(Beginning of RECORDS SHOWN)

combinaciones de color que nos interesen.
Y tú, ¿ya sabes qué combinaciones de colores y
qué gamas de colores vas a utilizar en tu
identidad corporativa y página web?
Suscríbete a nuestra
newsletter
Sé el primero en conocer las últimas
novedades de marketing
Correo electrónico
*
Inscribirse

(End of RECORDS SHOWN)
(Beginning of RECORDS SHOWN)

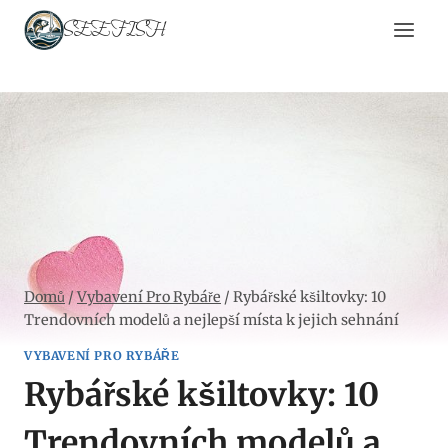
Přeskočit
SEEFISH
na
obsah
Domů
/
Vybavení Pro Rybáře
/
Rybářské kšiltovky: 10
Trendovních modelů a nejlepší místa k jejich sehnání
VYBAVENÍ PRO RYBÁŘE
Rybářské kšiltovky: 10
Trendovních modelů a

(End of RECORDS SHOWN)

Which lines above contain the word "Trendovních"? List them.

### ANSWER TO THE PROBLEM
Trendovních modelů a nejlepší místa k jejich sehnání
Trendovních modelů a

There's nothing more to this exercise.